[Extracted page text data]

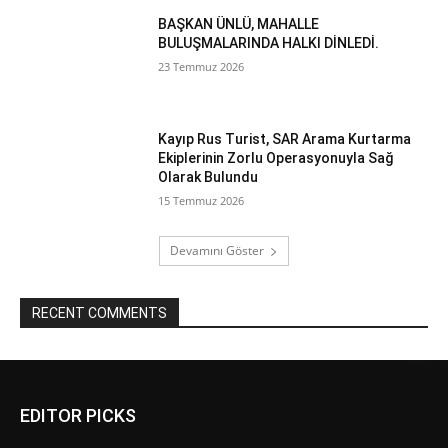
BAŞKAN ÜNLÜ, MAHALLE
BULUŞMALARINDA HALKI DİNLEDİ.
23 Temmuz 2026
Kayıp Rus Turist, SAR Arama Kurtarma
Ekiplerinin Zorlu Operasyonuyla Sağ
Olarak Bulundu
15 Temmuz 2026
Devamını Göster
RECENT COMMENTS
EDITOR PICKS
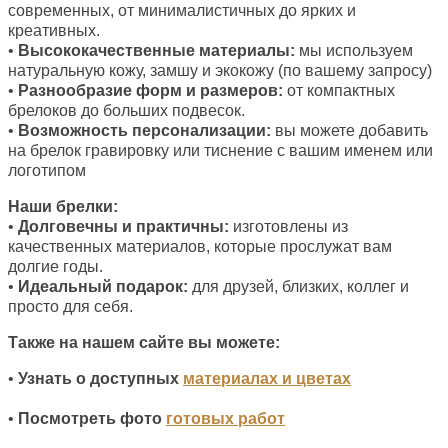
современных, от минималистичных до ярких и
креативных.
•
Высококачественные материалы:
мы используем
натуральную кожу, замшу и экокожу (по вашему запросу)
•
Разнообразие форм и размеров:
от компактных
брелоков до больших подвесок.
•
Возможность персонализации:
вы можете добавить
на брелок гравировку или тиснение с вашим именем или
логотипом
Наши брелки:
•
Долговечны и практичны:
изготовлены из
качественных материалов, которые прослужат вам
долгие годы.
•
Идеальный подарок:
для друзей, близких, коллег и
просто для себя.
Также на нашем сайте вы можете:
•
Узнать о доступных
материалах и цветах
•
Посмотреть фото
готовых работ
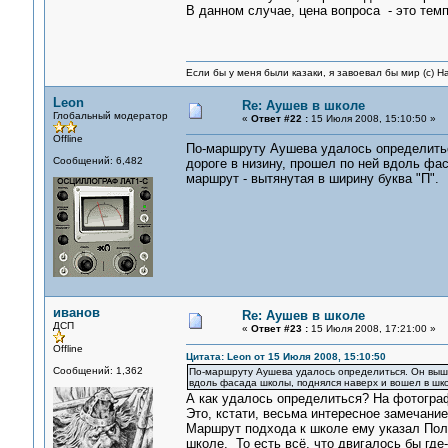
В данном случае, цена вопроса - это тем
Если бы у меня были казаки, я завоевал бы мир (с) Н
Leon
Re: Аушев в школе
Глобальный модератор
«
Ответ #22 :
15 Июля 2008, 15:10:50 »
Offline
По-маршруту Аушева удалось определитьс
Сообщений: 6,482
дороге в низину, прошел по ней вдоль фас
маршрут - вытянутая в ширину буква "П".
иванов
Re: Аушев в школе
ДСП
«
Ответ #23 :
15 Июля 2008, 17:21:00 »
Offline
Цитата: Leon от 15 Июля 2008, 15:10:50
Сообщений: 1,362
По-маршруту Аушева удалось определиться. Он выше
вдоль фасада школы, поднялся наверх и вошел в школ
А как удалось определиться? На фотогра
Это, кстати, весьма интересное замечание
Маршрут подхода к школе ему указал Пол
школе. То есть всё, что двигалось бы гд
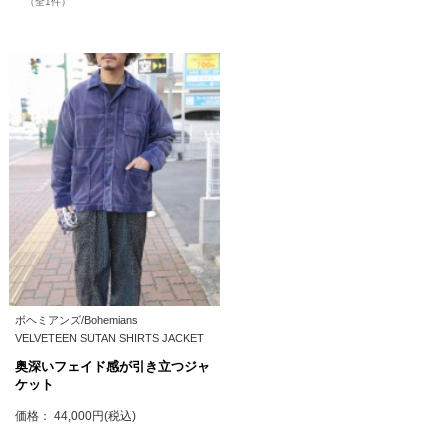
（全1件）
ボヘミアンズ/Bohemians
VELVETEEN SUTAN SHIRTS JACKET
奥深いフェイド感が引き立つジャ
ケット
価格： 44,000円(税込)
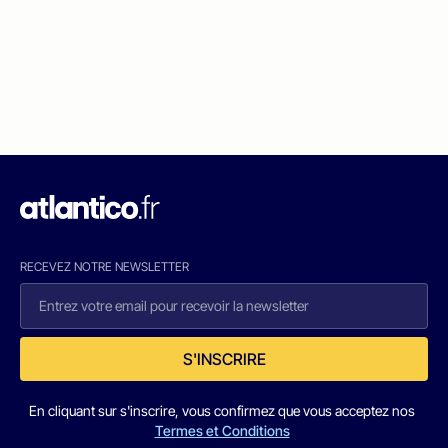
RECEVEZ NOTRE NEWSLETTER
S'INSCRIRE
En cliquant sur s'inscrire, vous confirmez que vous acceptez nos
Termes et Conditions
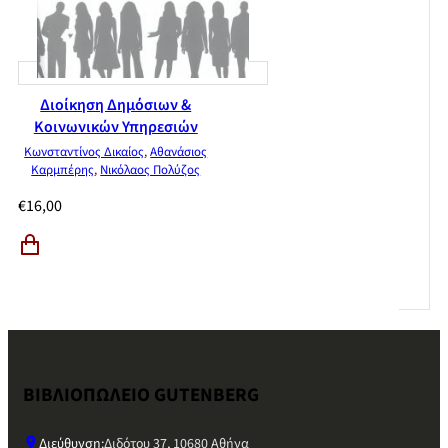
Διοίκηση Δημόσιων &
Κοινωνικών Υπηρεσιών
Κωνσταντίνος Δικαίος
,
Αθανάσιος
Καρμπέρης
,
Νικόλαος Πολύζος
€
16,00
ΒΙΒΛΙΟΠΩΛΕΙΟ GUTENBERG
Διεύθυνση:
Διδότου 37, 10680 Αθήνα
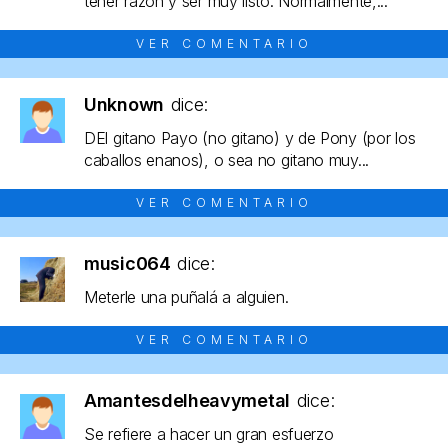
tener razón y ser muy listo. Normalmente,...
VER COMENTARIO
Unknown
dice:
DEl gitano Payo (no gitano) y de Pony (por los
caballos enanos), o sea no gitano muy...
VER COMENTARIO
music064
dice:
Meterle una puñalá a alguien.
VER COMENTARIO
Amantesdelheavymetal
dice:
Se refiere a hacer un gran esfuerzo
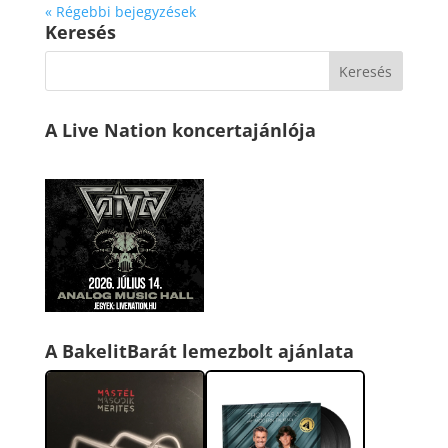
« Régebbi bejegyzések
Keresés
A Live Nation koncertajánlója
A BakelitBarát lemezbolt ajánlata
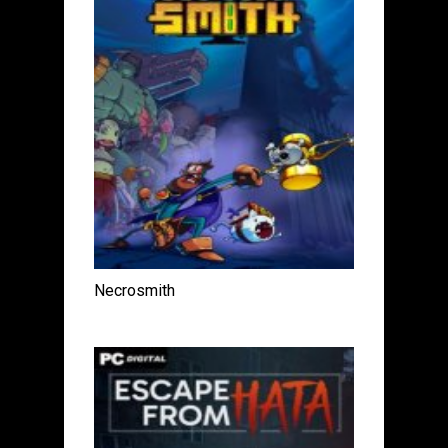
Necrosmith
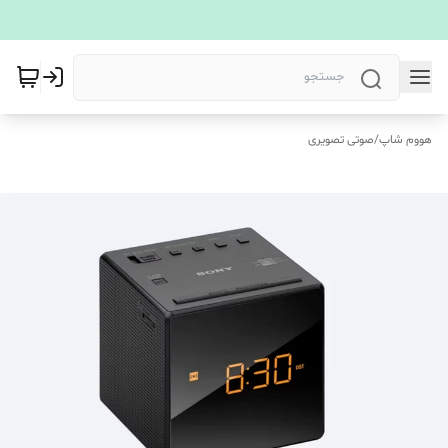
هووم شاپ
/
صوتی تصویری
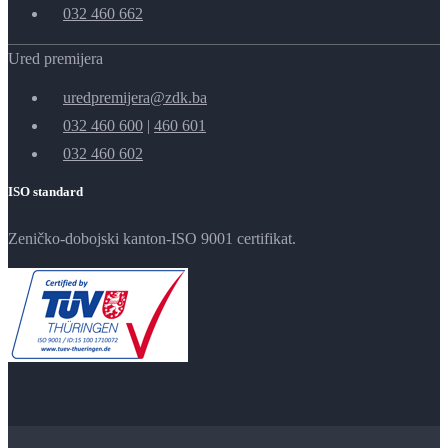
032 460 662
Ured premijera
uredpremijera@zdk.ba
032 460 600
|
460 601
032 460 602
ISO standard
Zeničko-dobojski kanton-ISO 9001 certifikat.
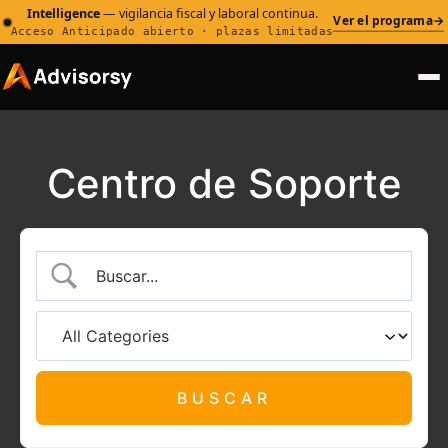
Intelligence
— vigilancia fiscal y laboral continua.
Ver el programa
→
Acceso Anticipado abierto · plazas limitadas
Centro de Soporte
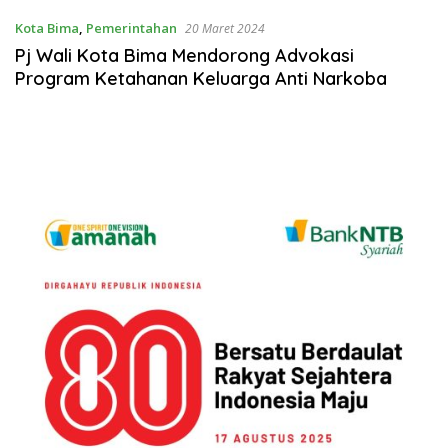
Kota Bima
,
Pemerintahan
20 Maret 2024
Pj Wali Kota Bima Mendorong Advokasi
Program Ketahanan Keluarga Anti Narkoba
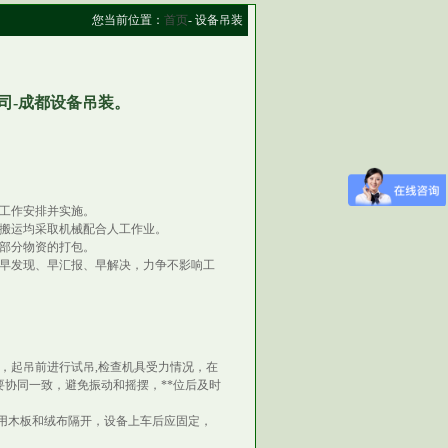
您当前位置：
首页
- 设备吊装
司-成都设备吊装。
的工作安排并实施。
搬运均采取机械配合人工作业。
部分物资的打包。
早发现、早汇报、早解决，力争不影响工
，起吊前进行试吊,检查机具受力情况，在
协同一致，避免振动和摇摆，**位后及时
用木板和绒布隔开，设备上车后应固定，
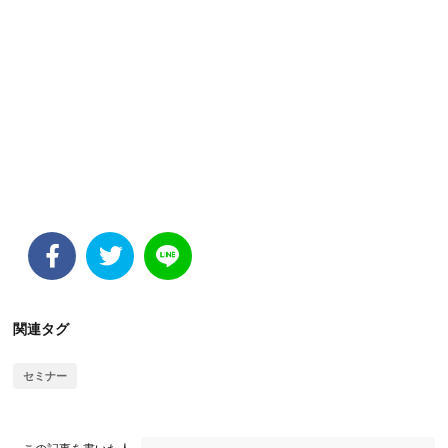
関連タグ
セミナー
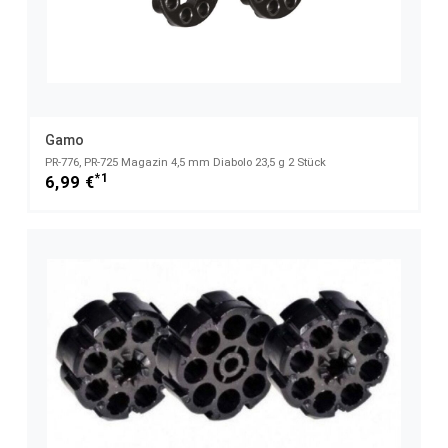
Gamo
PR-776, PR-725 Magazin 4,5 mm Diabolo 23,5 g 2 Stück
*1
6,99 €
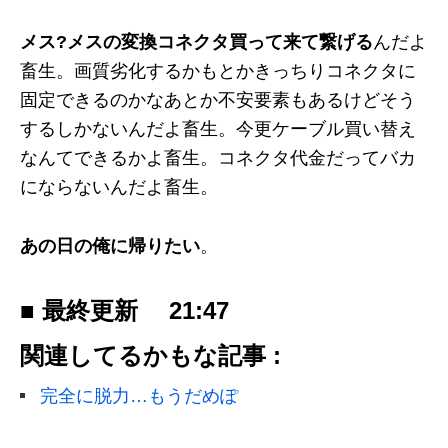
メス?メスの変換コネクタ買って来て繋げる
んだよ
畜生。画質劣化するかもとかきっちりコネクタに
固定できるのかなあとか不安要素もあるけどそう
するしかないんだよ畜生。今更ケーブル買い替え
なんてできるかよ畜生。コネクタ代金だってバカ
にならないんだよ畜生。
あの日の俺に帰りたい
。
■ 最終更新
21:47
関連してるかもな記事 :
完全に脱力…もうだめぽ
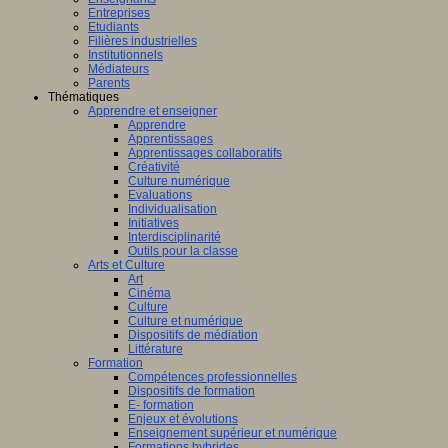
Entreprises
Etudiants
Filières industrielles
Institutionnels
Médiateurs
Parents
Thématiques
Apprendre et enseigner
Apprendre
Apprentissages
Apprentissages collaboratifs
Créativité
Culture numérique
Evaluations
Individualisation
Initiatives
Interdisciplinarité
Outils pour la classe
Arts et Culture
Art
Cinéma
Culture
Culture et numérique
Dispositifs de médiation
Littérature
Formation
Compétences professionnelles
Dispositifs de formation
E- formation
Enjeux et évolutions
Enseignement supérieur et numérique
Formations hybrides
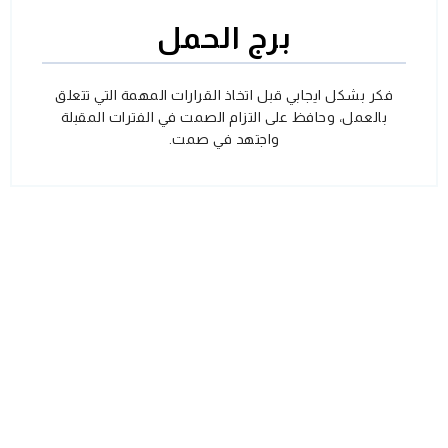
برج الحمل
فكر بشكل ايجابي قبل اتخاذ القرارات المهمة التي تتعلق
بالعمل، وحافظ على التزام الصمت في الفترات المقبلة
واجتهد في صمت.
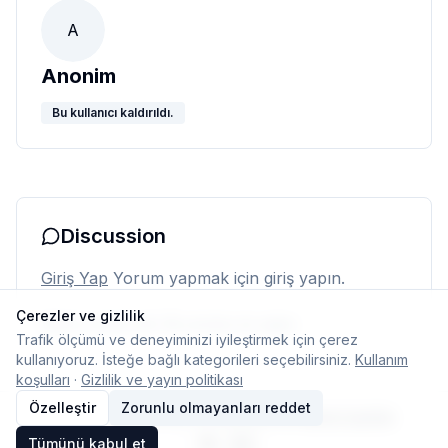
A
Anonim
Bu kullanıcı kaldırıldı.
Discussion
Giriş Yap
Yorum yapmak için giriş yapın.
Çerezler ve gizlilik
Henüz yorum yok. İlk yorumu siz yapın.
Trafik ölçümü ve deneyiminizi iyileştirmek için çerez
kullanıyoruz. İsteğe bağlı kategorileri seçebilirsiniz.
Kullanım
koşulları
·
Gizlilik ve yayın politikası
Özelleştir
Zorunlu olmayanları reddet
© 2026 Typelish
Ana Sayfa
Ekip
İletişim
Çerez ayarları
Tümünü kabul et
TR
EN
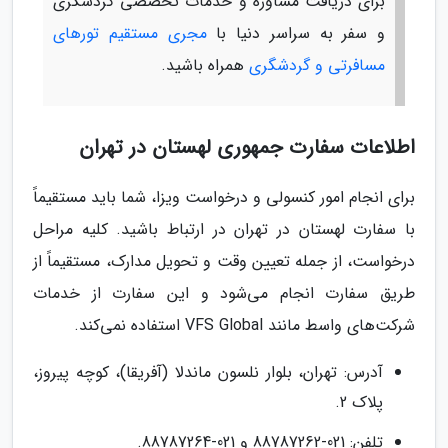
برای دریافت مشاوره و خدمات تخصصی گردشگری
و سفر به سراسر دنیا با
مجری مستقیم تورهای
مسافرتی و گردشگری
همراه باشید.
اطلاعات سفارت جمهوری لهستان در تهران
برای انجام امور کنسولی و درخواست ویزا، شما باید مستقیماً
با سفارت لهستان در تهران در ارتباط باشید. کلیه مراحل
درخواست، از جمله تعیین وقت و تحویل مدارک، مستقیماً از
طریق سفارت انجام می‌شود و این سفارت از خدمات
شرکت‌های واسط مانند VFS Global استفاده نمی‌کند.
آدرس: تهران، بلوار نلسون ماندلا (آفریقا)، کوچه پیروز،
پلاک 2.
تلفن: 021-88787262 و 021-88787264.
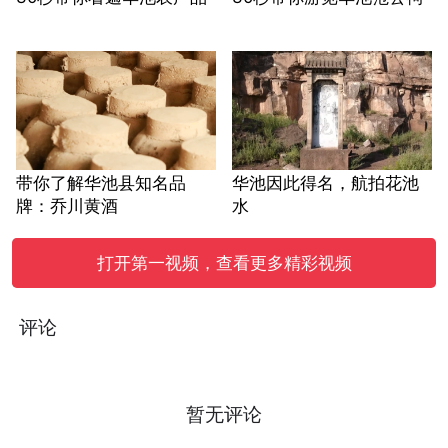
带你了解华池县知名品
华池因此得名，航拍花池
牌：乔川黄酒
水
打开第一视频，查看更多精彩视频
评论
暂无评论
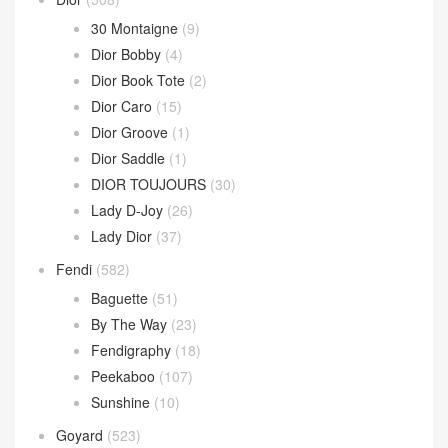
Loop 斜挎包
(4)
Parachute Bag
(10)
Sardine Hobo
(4)
Wallace Bag
(10)
Celine
(340)
Chanel
(669)
Dior
(508)
30 Montaigne
(9)
Dior Bobby
(4)
Dior Book Tote
(2)
Dior Caro
(15)
Dior Groove
(1)
Dior Saddle
(1)
DIOR TOUJOURS
(30)
Lady D-Joy
(26)
Lady Dior
(37)
Fendi
(582)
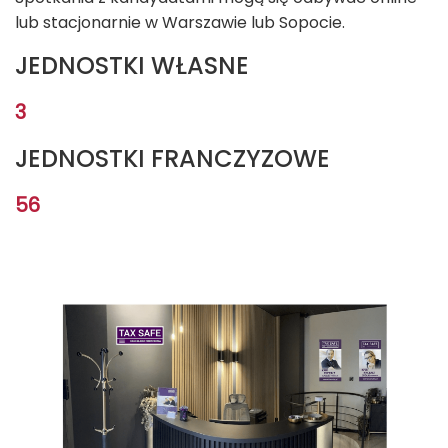
lub stacjonarnie w Warszawie lub Sopocie.
JEDNOSTKI WŁASNE
3
JEDNOSTKI FRANCZYZOWE
56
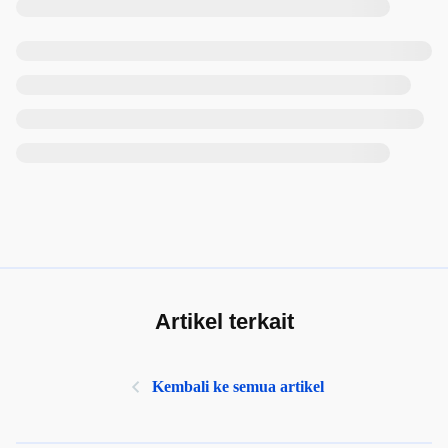
Artikel terkait
Kembali ke semua artikel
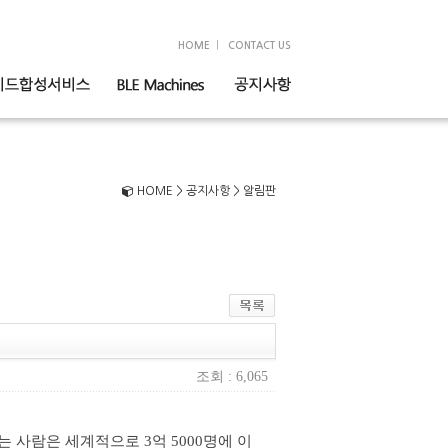
|
HOME
CONTACT US
HOME > 공지사항 > 알림판
조회 : 6,065
겪는 사람은 세계적으로
3
억
5000
명에 이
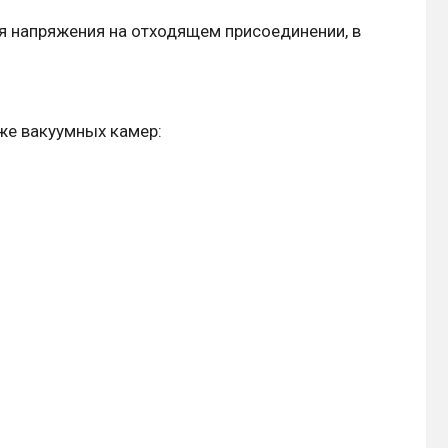
 напряжения на отходящем присоединении, в
же вакуумных камер:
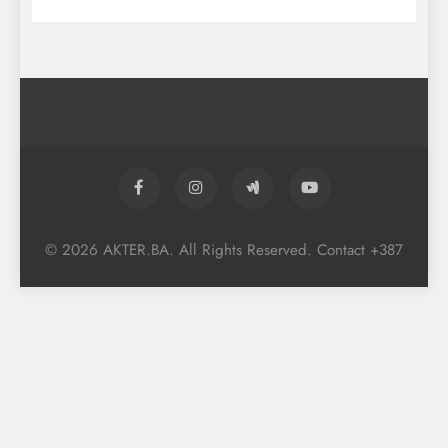
© 2026 AKTER.BA. All Rights Reserved. Contact +387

(WHAT THIS TASK INVOLVES)
What belongs in the answer is each line above from the line with "Littérature" to the line with "فكر بشكل ايجابي", inclusive, reproduced exactly and free of pictures.

(RESPONSE BELOW)
Littérature
Formation
Compétences professionnelles
Dispositifs de formation
E- formation
Enjeux et évolutions
Enseignement supérieur et numérique
Formations hybrides
برج الحمل
فكر بشكل ايجابي قبل اتخاذ القرارات المهمة التي تتعلق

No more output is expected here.